Stop perfino ai mezzi pubblici le strade sono deserte, come a Wuhan. Sono circa 30mila i cittadini lombardi cui la Regione ha chiesto di non uscire dalla propria abitazione fino a nuove disposizioni. “Rimanete nelle vostre case”, un annuncio da tempi di guerra.

E solo ora il governo si è deciso a imporre in tutta Italia un breve periodo di isolamento anche per chi ha viaggiato in Oriente (ma soltanto per quanto riguarda le aree più a rischio) I CONTAGI
Ormai, tuttavia, il problema è contenere l’epidemia, che si è propagata rapidamente a partire dal Comune di Codogno.
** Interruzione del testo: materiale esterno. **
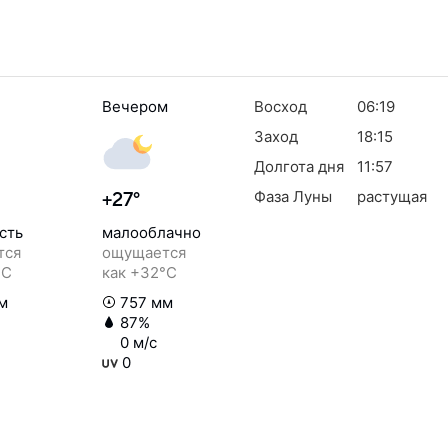
Вечером
Восход
06:19
Заход
18:15
Долгота дня
11:57
Фаза Луны
растущая
+27°
сть
малооблачно
тся
ощущается
°C
как +32°C
м
757 мм
87%
0 м/с
0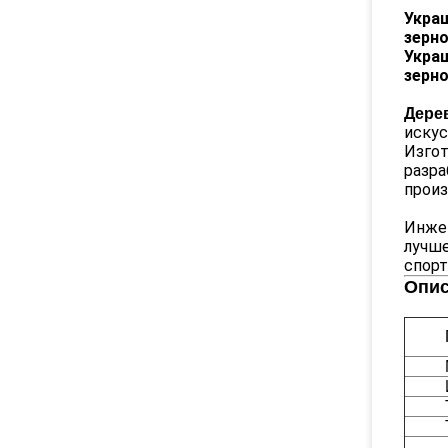
Укра
зерн
Укра
зерн
Дере
искус
Изгот
разра
произ
Инжен
лучше
спорт
Опис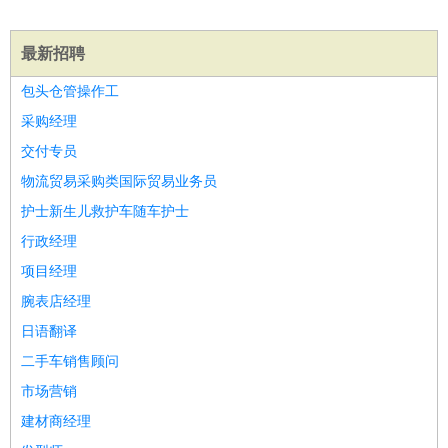
餐饮类
：
厨师
服务员
传菜员
面点师
洗碗工
后厨
杂工
学徒
咖啡
师
茶艺师
迎宾
最新招聘
酒店/旅游
：
酒店前台
酒店服务员
行李员
大堂经理
酒店管理
酒店管
包头仓管操作工
家
导游
旅游顾问
签证专员
订票员
试睡师
采购经理
超市/销售
：
促销导购
营业员
收银员
理货员
食品加工
品类管理
店长
美容/美发
交付专员
：
发型师
美容师
化妆师
美甲师
美发助理
洗头工
美体师
美容顾问
美容助理
美容店长
宠物美容
物流贸易采购类国际贸易业务员
保健/按摩
：
按摩师
针灸推拿
足疗师
搓澡工
盲人按摩
护士新生儿救护车随车护士
娱乐/影视
：
礼仪
调酒师
摄影师
主持人
配音员
后期制作
场务
群众
行政经理
演员
音效师
灯光师
编剧
主播
项目经理
技术开发
：
程序员
网页设计
技术专员
软件工程师
测试工程师
运维
腕表店经理
工程师
技术支持
硬件工程师
系统工程师
通信工程师
数
日语翻译
据工程师
前端工程师
APP开发
算法工程师
二手车销售顾问
产品管理
：
产品经理
产品运营
产品助理
项目经理
高级产品经理
产
市场营销
品实习生
SEO
建材商经理
电子/电气
：
无线电
电路工程
自动化
电子维修
产品工艺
In Lombardia sono 15 i casi confermati, mentre in Veneto, oltre al 77enne deceduto in serata c’è un’altra persona risultata positiva ai test sulla quale sono in corso verifiche. Non sono cifre da sottovalutare: abbiamo scoperto nel giro di poche ore di essere la nazione europea più colpita dal morbo (noi 20, la Germania seconda con 16).

Le nostre autorità sostengono ancora di avere la situazione sotto completo controllo. Al momento, però, il ministero della Salute non è neppure in grado di dire con certezza in quale circostanza ha contratto il Co- vid19 il primo malato scoperto a sud di Milano, il quale si è dovuto presentare due volte in ospedale prima che mercoledì qualcuno prendesse sul serio la sua situazione e decidesse di ricoverarlo. Nei giorni precedenti l’uomo aveva condotto la vita di sempre, incontrando decine di persone tra corse podistiche e partite a calcetto e contagiandone molte. Ed è complicato capire con quanta gente siano venuti a contatto tutte queste persone.
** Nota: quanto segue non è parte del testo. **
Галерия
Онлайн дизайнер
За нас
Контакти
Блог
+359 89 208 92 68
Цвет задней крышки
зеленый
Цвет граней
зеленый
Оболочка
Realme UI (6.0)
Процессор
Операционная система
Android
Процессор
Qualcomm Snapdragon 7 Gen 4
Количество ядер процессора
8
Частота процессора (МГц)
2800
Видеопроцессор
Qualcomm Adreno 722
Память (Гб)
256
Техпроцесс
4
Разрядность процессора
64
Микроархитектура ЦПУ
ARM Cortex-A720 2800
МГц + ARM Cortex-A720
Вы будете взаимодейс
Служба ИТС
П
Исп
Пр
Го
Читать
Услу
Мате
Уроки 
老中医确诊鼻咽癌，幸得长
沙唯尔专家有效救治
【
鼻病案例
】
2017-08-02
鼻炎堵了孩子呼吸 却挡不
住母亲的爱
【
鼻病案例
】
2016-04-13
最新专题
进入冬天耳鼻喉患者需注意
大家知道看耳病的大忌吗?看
Nell’area dove si è diffusa l’infezione sono state migliaia le chiamate al 112 da parte di cittadini terrorizzati. L’azienda dove lavorava il primo paziente scoperto (la gigantesca multinazionale Unilever, che produce di tutto, dal tè Litpon al Coccolino) ha arrestato la produzione in attesa di ulteriori sviluppi della crisi. Altre imprese, come Mediaset, hanno chiesto ai propri dipendenti di non presentarsi in ufficio se hanno frequentato la zona considerata a rischio nelle ultime settimane. Precauzioni normali, si direbbe, sebbene per qualcuno il problema fino a oggi sia stato quello di evitare di disturbare troppo chi si era recato in Asia.

Il ministro Roberto Speranza è arrivato in Lombardia ieri e ha tenuto una conferenza stampa con il governatore Attilio Fontana. E ovviamente ha spiegato di aver fatto il possibile per contenere il problema: «Le misure messe in campo sono al più alto livello europeo. Siamo stati gli unici a fermare i voli dalla Cina». Una decisione, quest’ultima, che purtroppo si è rivelata inutile. Il punto è che per venire in Italia da Pechino e dintorni molto spesso si fa scalo da qualche altra parte nel mondo. Fermare i voli diretti come ha fatto Palazzo Chigi non serviva quindi a niente. Si sarebbe dovuto più che altro provvedere a controlli serrati negli aeroporti e quarantene per i casi sospetti. Invece abbiamo perso tempo in sterili discussioni sul razzismo, mentre gli stessi abitanti rientrati dall’Oriente spesso si auto-imponevano periodi di clausura per evitare di danneggiare il prossimo.